Admiral Browning's previous album, Magic Elixir, was a twisting circus of varying tempo and feel, and while Battle Stations still provides plenty of dramatic shifts, there is also a newfound sense of maturity in the songwriting. It’s still an amusing blend of stoner metal and prog, and fans of either genre will likely enjoy the hell out of this release. Battle Stations is a fun and easy listen, not just because of its brevity (the album is less than forty minutes long), but also because of its accessible sound. The whole album could very well be perceived as one epic track, with each tune flowing into the next while remaining compelling and innovative.
“Riff Crisis” opens with an ominous and robotic premonition, followed by weighty guitars and laid-back drums. With instrumental metal especially, problems with the mix can absolutely destroy an otherwise excellent record, so it’s a relief to be able to report that there are no problems in that regard. Admiral Browning also understands the listener’s attention span and takes this into account with well-timed transitions and captivating sections.

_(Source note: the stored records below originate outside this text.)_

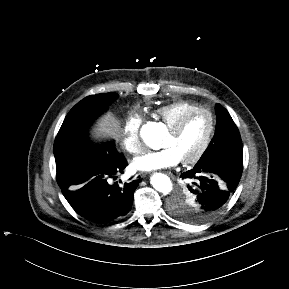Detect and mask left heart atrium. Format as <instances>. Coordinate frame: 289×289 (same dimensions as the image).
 <instances>
[{
	"label": "left heart atrium",
	"mask_w": 289,
	"mask_h": 289,
	"mask_svg": "<svg viewBox=\"0 0 289 289\" xmlns=\"http://www.w3.org/2000/svg\"><path fill=\"white\" fill-rule=\"evenodd\" d=\"M181 158L171 147L149 151L133 160V167L140 171H154L176 166Z\"/></svg>",
	"instance_id": "obj_1"
}]
</instances>
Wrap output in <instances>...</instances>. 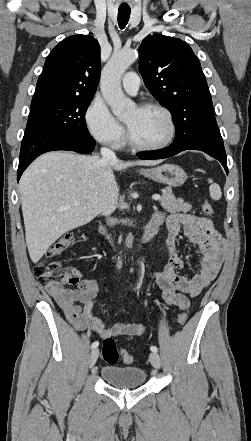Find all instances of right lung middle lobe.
<instances>
[{
    "instance_id": "right-lung-middle-lobe-1",
    "label": "right lung middle lobe",
    "mask_w": 251,
    "mask_h": 441,
    "mask_svg": "<svg viewBox=\"0 0 251 441\" xmlns=\"http://www.w3.org/2000/svg\"><path fill=\"white\" fill-rule=\"evenodd\" d=\"M93 97H52L34 100L27 125H41L73 136L89 137L85 113Z\"/></svg>"
}]
</instances>
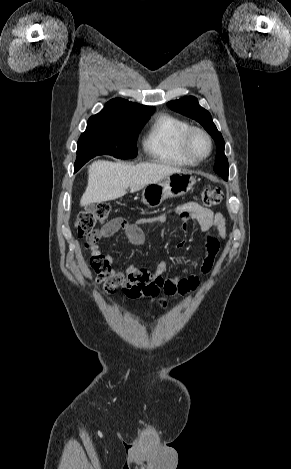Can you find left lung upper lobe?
Listing matches in <instances>:
<instances>
[{"mask_svg": "<svg viewBox=\"0 0 291 469\" xmlns=\"http://www.w3.org/2000/svg\"><path fill=\"white\" fill-rule=\"evenodd\" d=\"M167 105L174 111L179 112L198 121L205 130L212 136L217 146L216 163L213 170L223 177L228 179V160L224 154L225 142L221 133L217 130L212 121L210 113L202 108L197 98L193 96L183 97L179 100L170 101Z\"/></svg>", "mask_w": 291, "mask_h": 469, "instance_id": "1", "label": "left lung upper lobe"}]
</instances>
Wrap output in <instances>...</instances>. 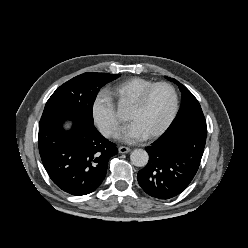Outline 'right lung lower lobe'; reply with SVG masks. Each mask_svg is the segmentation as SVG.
<instances>
[{"label": "right lung lower lobe", "instance_id": "1", "mask_svg": "<svg viewBox=\"0 0 248 248\" xmlns=\"http://www.w3.org/2000/svg\"><path fill=\"white\" fill-rule=\"evenodd\" d=\"M72 121L69 131L63 130L64 120L39 129L38 145L51 180L63 191L81 196L100 186L108 161L118 149L97 131L94 124Z\"/></svg>", "mask_w": 248, "mask_h": 248}]
</instances>
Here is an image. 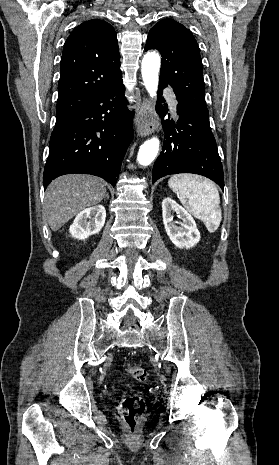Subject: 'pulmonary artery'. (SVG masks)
<instances>
[{"label":"pulmonary artery","mask_w":279,"mask_h":465,"mask_svg":"<svg viewBox=\"0 0 279 465\" xmlns=\"http://www.w3.org/2000/svg\"><path fill=\"white\" fill-rule=\"evenodd\" d=\"M167 98H168V101H169V104H170V108L171 110L176 113V100H175V96L173 93L167 91Z\"/></svg>","instance_id":"1"}]
</instances>
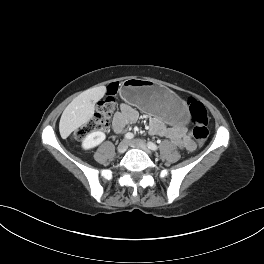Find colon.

Referencing Star Wars is a surefire way to win me over, and Admiral Browning does so with “The Binary Language of Moisture Vaporators”, a delightfully sludgy eleven-minute journey with enough narrative quality to keep things interesting. The shorter “One Lucky Canary” continues the down-tempo vibe, with gentle instrumentation and thoughtful groove. The track builds momentum before diving headfirst into distortion, and intricate, syncopated drumming allows for more progressive elements to shine through.
A brief and brilliantly executed Middle Eastern interlude leads us to the final track, “Dreams of Hammurabi”. The beginning is a bit jarringly aggressive, but easy enough to adjust to. It’s the most frenetic and downright “metal” track of the album, and while it eventually calms down a bit (even descending into complete silence for a moment), the song soon picks right back up and throws the listener back into progressive sonic mayhem. This is definitely the most technically impressive track, and it’s as though Admiral Browning has opted to save the best for last. Middle Eastern vocals punctuate one of the more reserved moments, and the dynamics used throughout the piece are both striking and eloquent. The band’s ability to fuse multiple styles is at its most imaginative here, and there’s something for everyone on this track.
The end of the album truly feels like the end of an adventure, with a plot open to dozens of different interpretations. Admiral Browning has shown consistent improvement and wonderful potential, and their third album is arguably their best yet. Battle Stations will hopefully bring Admiral Browning a new influx of fans, because this band is deserving of a great deal of praise and recognition.